Unanswered Get-HpcNodeState unrecognized in HeadNode

  • Friday, February 17, 2012 6:02 PM
     
      Has Code

    I have deployed the Sample HPC Azure project to the Cloud. The deployment has 1 head node, 1 front end node and 98 compute nodes.

    Although everything looks just fine in Azure Management Portal, there are a few problems:

    1. On deployment, 17 nodes are unreachable.
    2. Running Cluster manager on the head node fails with:
      Failed to communicate with remote SDM store. Connection Failed. 
      No connection could be made because the target machine actively 
      refused it ip.of.my.srvr:9893
      
    3. No HpCNode cmdlet is available on the head node.
    4. Starting a Job on unreachable node stays queued saying the requested resources are not available.

    There is almost noway that I could manage the Nodes.

    What is it that I'm missing?

All Replies

  • Monday, February 20, 2012 5:48 AM
    Moderator
     
     

    Hi,

    I am trying to involve someone familiar with this topic to further look at this issue. There might be some time delay.

    Appreciate your patience.

    Best Regards,

    Ming Xu.


    Please mark the replies as answers if they help or unmark if not.
    If you have any feedback about my replies, please contact msdnmg@microsoft.com.
    Microsoft One Code Framework

  • Tuesday, February 21, 2012 6:59 AM
     
     

    Do you try sample at http://msdn.microsoft.com/en-us/library/hh560251(v=vs.85).aspx and install the SDK?

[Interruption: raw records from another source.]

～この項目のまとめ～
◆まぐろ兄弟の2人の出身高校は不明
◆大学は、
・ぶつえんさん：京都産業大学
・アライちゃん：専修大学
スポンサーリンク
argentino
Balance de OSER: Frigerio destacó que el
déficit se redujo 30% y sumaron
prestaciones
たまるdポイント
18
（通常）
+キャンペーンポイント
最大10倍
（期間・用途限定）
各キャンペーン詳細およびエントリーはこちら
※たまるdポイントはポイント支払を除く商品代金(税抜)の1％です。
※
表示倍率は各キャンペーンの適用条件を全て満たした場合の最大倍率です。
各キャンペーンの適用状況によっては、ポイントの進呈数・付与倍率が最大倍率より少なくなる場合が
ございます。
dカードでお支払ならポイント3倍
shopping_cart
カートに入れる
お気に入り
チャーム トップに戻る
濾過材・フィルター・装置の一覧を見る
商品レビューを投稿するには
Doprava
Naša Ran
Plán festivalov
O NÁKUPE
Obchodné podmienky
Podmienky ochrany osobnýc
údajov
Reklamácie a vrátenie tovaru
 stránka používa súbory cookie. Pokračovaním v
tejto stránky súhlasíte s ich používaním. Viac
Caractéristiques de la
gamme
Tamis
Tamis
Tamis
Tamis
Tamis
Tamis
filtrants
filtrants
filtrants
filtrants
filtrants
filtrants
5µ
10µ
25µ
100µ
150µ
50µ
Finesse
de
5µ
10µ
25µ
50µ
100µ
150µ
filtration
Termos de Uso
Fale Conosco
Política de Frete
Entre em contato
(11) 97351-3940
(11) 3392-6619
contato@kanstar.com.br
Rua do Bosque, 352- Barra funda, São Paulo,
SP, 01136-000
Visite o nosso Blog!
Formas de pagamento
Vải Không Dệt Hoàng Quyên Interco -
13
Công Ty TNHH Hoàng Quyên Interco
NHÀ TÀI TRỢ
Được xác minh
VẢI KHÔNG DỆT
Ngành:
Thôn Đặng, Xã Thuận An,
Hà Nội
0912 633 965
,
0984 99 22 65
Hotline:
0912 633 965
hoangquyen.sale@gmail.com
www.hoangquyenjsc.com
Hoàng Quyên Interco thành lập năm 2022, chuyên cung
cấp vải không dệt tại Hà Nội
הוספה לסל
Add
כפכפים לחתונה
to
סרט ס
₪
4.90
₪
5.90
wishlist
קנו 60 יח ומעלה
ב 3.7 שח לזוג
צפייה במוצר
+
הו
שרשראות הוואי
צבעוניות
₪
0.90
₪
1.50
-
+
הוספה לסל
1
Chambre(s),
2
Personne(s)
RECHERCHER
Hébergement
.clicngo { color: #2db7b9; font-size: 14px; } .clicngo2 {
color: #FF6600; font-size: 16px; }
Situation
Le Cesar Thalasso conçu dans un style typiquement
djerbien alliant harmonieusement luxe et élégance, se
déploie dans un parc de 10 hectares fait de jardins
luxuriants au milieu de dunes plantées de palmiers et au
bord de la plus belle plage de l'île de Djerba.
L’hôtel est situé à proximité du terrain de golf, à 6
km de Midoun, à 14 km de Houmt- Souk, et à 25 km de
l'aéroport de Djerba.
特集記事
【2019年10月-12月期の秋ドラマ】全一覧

    Do you try to reduce the instance to 10 and try again?

  • Tuesday, February 21, 2012 3:30 PM
     
     

    I did install the sample. When the size is 10, I don't see any unreachable nodes. but when I go to a larger cluster (which I need, and I have 300 available nodes), I see about 10%-20% unreachable nodes.

    Anyhow, problems 2 and 3 still exist on a small HPC cluster.

  • Tuesday, February 21, 2012 3:39 PM
     
     

    Thank you very much. with this problem, I'm not using 10%-20% of my 300 nodes. At first (when I didn't have this many nodes), I assumed it's by design (to reserver a few nodes), but when I looked closer, I found out they are unreachable.

    What is interesting for me was the inability to use Any HpCNode cmdlets such as:

    • Restart-HpcNode, Remove-HpcNode
    • Get-HpcNode, Get-HpcNodeStateHistory,...
    • Set-HpcNode, Set-HpcNodeState

    Actually I'll go ahead and list all available *Hpc* cmdlets as a reply to the main question.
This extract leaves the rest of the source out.